Pulvian
CompaniesCompareIndustriesMethodologyPricingAboutAPI

Methodology

How Pulvian collects, scores, and surfaces workplace signals — including confidence, freshness weighting, and current limitations.

Signal-oriented, not definitive. Pulvian surfaces patterns in publicly available data. Scores are directional indicators, not certified assessments. Always combine these signals with your own research.
Scoring pipeline — overview
01
Collect
RSS, Glassdoor, HN, GDELT, SEC filings
02
Normalize
Tokenise, deduplicate, entity-match
03
Weight
Recency decay · 90-day half-life
04
Score
Keyword engine → stress + risk
05
Confidence
Source breadth + review volume

Where the data comes from

Pulvian aggregates publicly available information from the sources listed below. No private data, no scraping of non-public content, and no paid insider information is used. Each data point is timestamped and stored as a snapshot — the score reflects conditions at a specific point in time, not a real-time feed.

Glassdoor
Employee reviews, ratings, and interview feedback from verified workers (periodically collected; coverage may be partial)
Layoffs.fyi
Tracked layoff events — dates, headcount, and sources
Hacker News
Tech community discussion and sentiment (via Algolia HN Search API)
GDELT
Global news event database — monitors press coverage of companies worldwide
RSS feeds
Company newsrooms, press releases, and industry publications
Comparably
Employee compensation, culture, and satisfaction ratings — published publicly on Comparably's platform
Trustpilot
Customer review aggregates — used as a risk proxy signal (customer trust patterns can correlate with operational strain; see note below)
SEC EDGAR
Public company filings — 10-K annual reports, 8-K material events, and proxy statements

Company metadata (founding year, headcount range, industry) is sourced from Wikidata and supplemented by a curated seed dataset. Metadata is not used in scoring — only in filtering and display.

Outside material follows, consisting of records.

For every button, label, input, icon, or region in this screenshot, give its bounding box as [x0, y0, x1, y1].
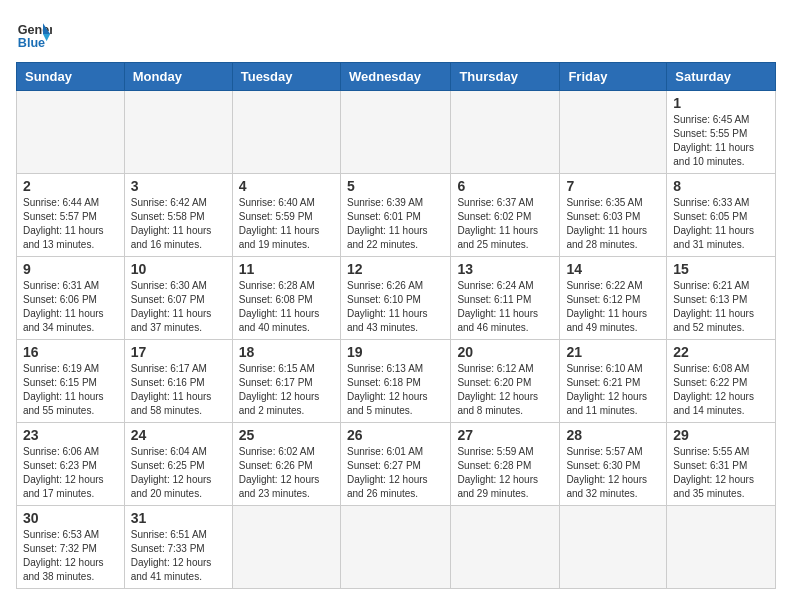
calendar-day-cell: 27Sunrise: 5:59 AM Sunset: 6:28 PM Dayli… [451, 423, 560, 506]
calendar-day-cell: 2Sunrise: 6:44 AM Sunset: 5:57 PM Daylig… [17, 174, 125, 257]
day-number: 30 [23, 510, 118, 526]
day-info: Sunrise: 6:37 AM Sunset: 6:02 PM Dayligh… [457, 196, 553, 252]
calendar-day-cell: 17Sunrise: 6:17 AM Sunset: 6:16 PM Dayli… [124, 340, 232, 423]
day-number: 24 [131, 427, 226, 443]
day-info: Sunrise: 6:26 AM Sunset: 6:10 PM Dayligh… [347, 279, 444, 335]
day-number: 3 [131, 178, 226, 194]
day-number: 17 [131, 344, 226, 360]
calendar-day-cell: 22Sunrise: 6:08 AM Sunset: 6:22 PM Dayli… [667, 340, 776, 423]
day-number: 21 [566, 344, 660, 360]
day-info: Sunrise: 5:59 AM Sunset: 6:28 PM Dayligh… [457, 445, 553, 501]
day-info: Sunrise: 6:10 AM Sunset: 6:21 PM Dayligh… [566, 362, 660, 418]
calendar-day-cell: 13Sunrise: 6:24 AM Sunset: 6:11 PM Dayli… [451, 257, 560, 340]
calendar-day-cell: 14Sunrise: 6:22 AM Sunset: 6:12 PM Dayli… [560, 257, 667, 340]
day-info: Sunrise: 6:53 AM Sunset: 7:32 PM Dayligh… [23, 528, 118, 584]
day-info: Sunrise: 6:35 AM Sunset: 6:03 PM Dayligh… [566, 196, 660, 252]
calendar-day-cell [560, 91, 667, 174]
calendar-day-cell: 29Sunrise: 5:55 AM Sunset: 6:31 PM Dayli… [667, 423, 776, 506]
day-number: 28 [566, 427, 660, 443]
day-info: Sunrise: 6:04 AM Sunset: 6:25 PM Dayligh… [131, 445, 226, 501]
day-number: 8 [673, 178, 769, 194]
weekday-header: Wednesday [340, 63, 450, 91]
day-number: 4 [239, 178, 334, 194]
day-number: 31 [131, 510, 226, 526]
day-number: 27 [457, 427, 553, 443]
calendar-day-cell: 28Sunrise: 5:57 AM Sunset: 6:30 PM Dayli… [560, 423, 667, 506]
day-info: Sunrise: 6:22 AM Sunset: 6:12 PM Dayligh… [566, 279, 660, 335]
day-info: Sunrise: 6:24 AM Sunset: 6:11 PM Dayligh… [457, 279, 553, 335]
calendar-table: SundayMondayTuesdayWednesdayThursdayFrid… [16, 62, 776, 589]
day-info: Sunrise: 6:42 AM Sunset: 5:58 PM Dayligh… [131, 196, 226, 252]
calendar-day-cell: 7Sunrise: 6:35 AM Sunset: 6:03 PM Daylig… [560, 174, 667, 257]
calendar-week-row: 30Sunrise: 6:53 AM Sunset: 7:32 PM Dayli… [17, 506, 776, 589]
calendar-day-cell: 4Sunrise: 6:40 AM Sunset: 5:59 PM Daylig… [232, 174, 340, 257]
day-number: 23 [23, 427, 118, 443]
calendar-week-row: 1Sunrise: 6:45 AM Sunset: 5:55 PM Daylig… [17, 91, 776, 174]
day-number: 15 [673, 261, 769, 277]
day-number: 19 [347, 344, 444, 360]
calendar-day-cell: 26Sunrise: 6:01 AM Sunset: 6:27 PM Dayli… [340, 423, 450, 506]
calendar-day-cell [451, 506, 560, 589]
day-info: Sunrise: 6:21 AM Sunset: 6:13 PM Dayligh… [673, 279, 769, 335]
calendar-day-cell: 30Sunrise: 6:53 AM Sunset: 7:32 PM Dayli… [17, 506, 125, 589]
day-info: Sunrise: 6:39 AM Sunset: 6:01 PM Dayligh… [347, 196, 444, 252]
day-number: 29 [673, 427, 769, 443]
day-number: 12 [347, 261, 444, 277]
calendar-week-row: 9Sunrise: 6:31 AM Sunset: 6:06 PM Daylig… [17, 257, 776, 340]
calendar-day-cell [232, 91, 340, 174]
calendar-week-row: 16Sunrise: 6:19 AM Sunset: 6:15 PM Dayli… [17, 340, 776, 423]
day-number: 18 [239, 344, 334, 360]
day-info: Sunrise: 6:02 AM Sunset: 6:26 PM Dayligh… [239, 445, 334, 501]
calendar-week-row: 2Sunrise: 6:44 AM Sunset: 5:57 PM Daylig… [17, 174, 776, 257]
day-info: Sunrise: 5:57 AM Sunset: 6:30 PM Dayligh… [566, 445, 660, 501]
calendar-day-cell: 6Sunrise: 6:37 AM Sunset: 6:02 PM Daylig… [451, 174, 560, 257]
calendar-day-cell: 31Sunrise: 6:51 AM Sunset: 7:33 PM Dayli… [124, 506, 232, 589]
day-info: Sunrise: 5:55 AM Sunset: 6:31 PM Dayligh… [673, 445, 769, 501]
calendar-day-cell [340, 506, 450, 589]
weekday-header: Monday [124, 63, 232, 91]
day-number: 13 [457, 261, 553, 277]
calendar-day-cell [17, 91, 125, 174]
day-info: Sunrise: 6:40 AM Sunset: 5:59 PM Dayligh… [239, 196, 334, 252]
day-info: Sunrise: 6:30 AM Sunset: 6:07 PM Dayligh… [131, 279, 226, 335]
day-info: Sunrise: 6:28 AM Sunset: 6:08 PM Dayligh… [239, 279, 334, 335]
day-info: Sunrise: 6:17 AM Sunset: 6:16 PM Dayligh… [131, 362, 226, 418]
calendar-day-cell: 8Sunrise: 6:33 AM Sunset: 6:05 PM Daylig… [667, 174, 776, 257]
day-number: 10 [131, 261, 226, 277]
day-number: 6 [457, 178, 553, 194]
day-number: 25 [239, 427, 334, 443]
page-header: General Blue [16, 16, 776, 52]
weekday-header: Saturday [667, 63, 776, 91]
calendar-day-cell: 9Sunrise: 6:31 AM Sunset: 6:06 PM Daylig… [17, 257, 125, 340]
day-info: Sunrise: 6:08 AM Sunset: 6:22 PM Dayligh… [673, 362, 769, 418]
weekday-header: Thursday [451, 63, 560, 91]
day-info: Sunrise: 6:12 AM Sunset: 6:20 PM Dayligh… [457, 362, 553, 418]
day-info: Sunrise: 6:33 AM Sunset: 6:05 PM Dayligh… [673, 196, 769, 252]
day-info: Sunrise: 6:13 AM Sunset: 6:18 PM Dayligh… [347, 362, 444, 418]
calendar-day-cell [667, 506, 776, 589]
weekday-header: Sunday [17, 63, 125, 91]
day-number: 5 [347, 178, 444, 194]
svg-text:Blue: Blue [18, 36, 45, 50]
calendar-day-cell [451, 91, 560, 174]
day-info: Sunrise: 6:19 AM Sunset: 6:15 PM Dayligh… [23, 362, 118, 418]
calendar-day-cell [560, 506, 667, 589]
weekday-header: Friday [560, 63, 667, 91]
calendar-day-cell: 20Sunrise: 6:12 AM Sunset: 6:20 PM Dayli… [451, 340, 560, 423]
calendar-day-cell: 25Sunrise: 6:02 AM Sunset: 6:26 PM Dayli… [232, 423, 340, 506]
day-number: 26 [347, 427, 444, 443]
calendar-day-cell: 21Sunrise: 6:10 AM Sunset: 6:21 PM Dayli… [560, 340, 667, 423]
day-info: Sunrise: 6:06 AM Sunset: 6:23 PM Dayligh… [23, 445, 118, 501]
weekday-header: Tuesday [232, 63, 340, 91]
day-number: 22 [673, 344, 769, 360]
calendar-day-cell [124, 91, 232, 174]
calendar-day-cell: 24Sunrise: 6:04 AM Sunset: 6:25 PM Dayli… [124, 423, 232, 506]
day-number: 1 [673, 95, 769, 111]
day-info: Sunrise: 6:31 AM Sunset: 6:06 PM Dayligh… [23, 279, 118, 335]
weekday-header-row: SundayMondayTuesdayWednesdayThursdayFrid… [17, 63, 776, 91]
day-number: 7 [566, 178, 660, 194]
day-number: 20 [457, 344, 553, 360]
day-info: Sunrise: 6:45 AM Sunset: 5:55 PM Dayligh… [673, 113, 769, 169]
calendar-day-cell [340, 91, 450, 174]
day-number: 14 [566, 261, 660, 277]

Note on Trustpilot data: Trustpilot reviews reflect customer experience, not employee experience. They are included as a supplementary risk proxy only — sustained low customer trust (≤ 2.5 / 5) can indicate operational or reputational dysfunction. Trustpilot signals are weighted conservatively and are never the sole basis for a high stress or risk classification.

Worked example — one signal traced through the pipeline

“Constant crunch, no work-life balance — management keeps adding scope with no extra time or headcount.”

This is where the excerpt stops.